Il coordinamento di Europa Aquileiensis invita quindi ad un moto d'orgoglio, di ribellione, di coesione e di resistenza capillare al “nemico”, al “tiranno invasore”. “Madre Aquileia, prima metropoli del Centro Europa, ce l'ha insegnato: dobbiamo essere, anche se non è facile, irriducibili, tenaci, impavidi, non accettare le prepotenze. Il che significa essere uniti, comunità: un 'villaggio gallico' di asterixiana memoria, la cui tenace difesa verta davvero su un'eccezionale 'pozione magica' corrispondente null'altro che a un forte, anzi fortissimo, ideologico, culturale, morale, senso di comunità, solidarietà ed orgoglio locali volti al positivo, al migliorativo.

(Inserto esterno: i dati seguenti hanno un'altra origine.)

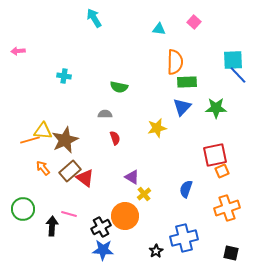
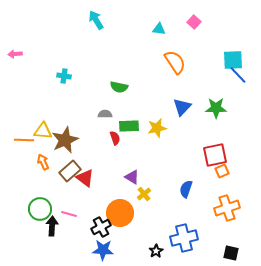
cyan arrow: moved 2 px right, 2 px down
pink arrow: moved 3 px left, 3 px down
orange semicircle: rotated 35 degrees counterclockwise
green rectangle: moved 58 px left, 44 px down
orange line: moved 6 px left; rotated 18 degrees clockwise
orange arrow: moved 6 px up; rotated 14 degrees clockwise
green circle: moved 17 px right
orange circle: moved 5 px left, 3 px up
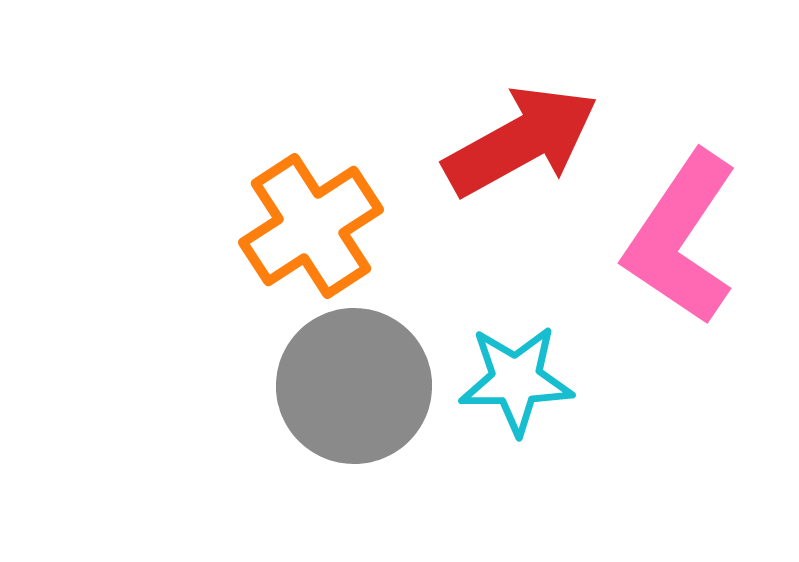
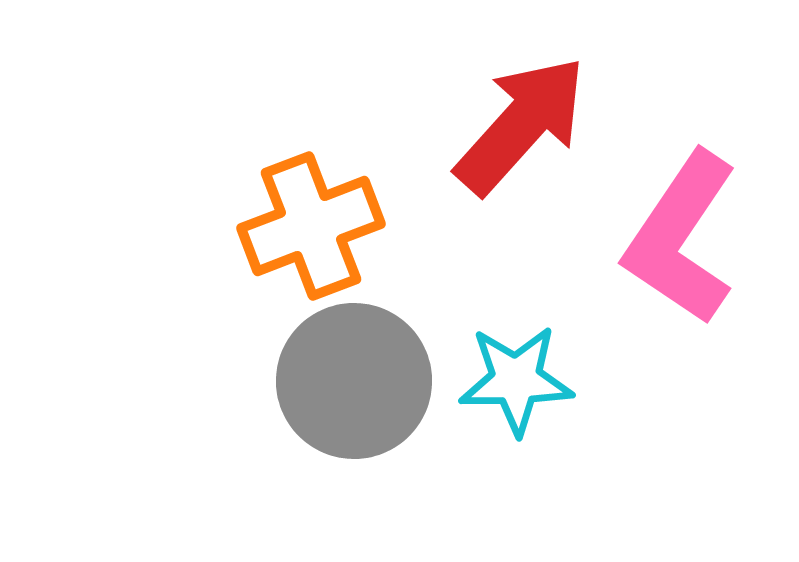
red arrow: moved 16 px up; rotated 19 degrees counterclockwise
orange cross: rotated 12 degrees clockwise
gray circle: moved 5 px up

'Etnicamente aperti ed eticamente chiusi' era, un tempo, un motto socioculturale del Fogolâr Civic. Ogni città, ogni borgo, ogni strada, della nostra Mitteleuropa siano costantemente in aperta rivolta contro i potentati e la malavita che minacciano il nostro bene, le nostre terre, la nostra libertà, la nostra sicurezza, la nostra dignità. Battaglia comune, di tutti i popoli del mondo, certo, ma irresistibile sia la difesa della patria tra i nostri 'mitteleuropei', tra valle del Danubio e Mare Adriatico: sia difesa degna delle glorie storiche di Aquileia, antica madre culturale ribelle alla tirannia. Slovacchi e cechi, austriaci e ungheresi, sloveni e croati, e, tra gli italiani, innanzitutto i friulani, i giuliani, i veneti, i trentino-tirolesi, i lombardi, trovino le strade di una sana chiusura e di una ribellione sociale a infiltrazioni ed inquinamenti, già in fase avviata pare purtroppo, dei propri territori! Costruire capillarmente comunità positiva, forte, radicata, irriducibile, non può essere che il primo punto del programma di qualunque partito miri davvero al bene della propria gente! Infiltrazioni malavitose? 'Formazione a testuggine!', avrebbero detto i padri aquileiesi!”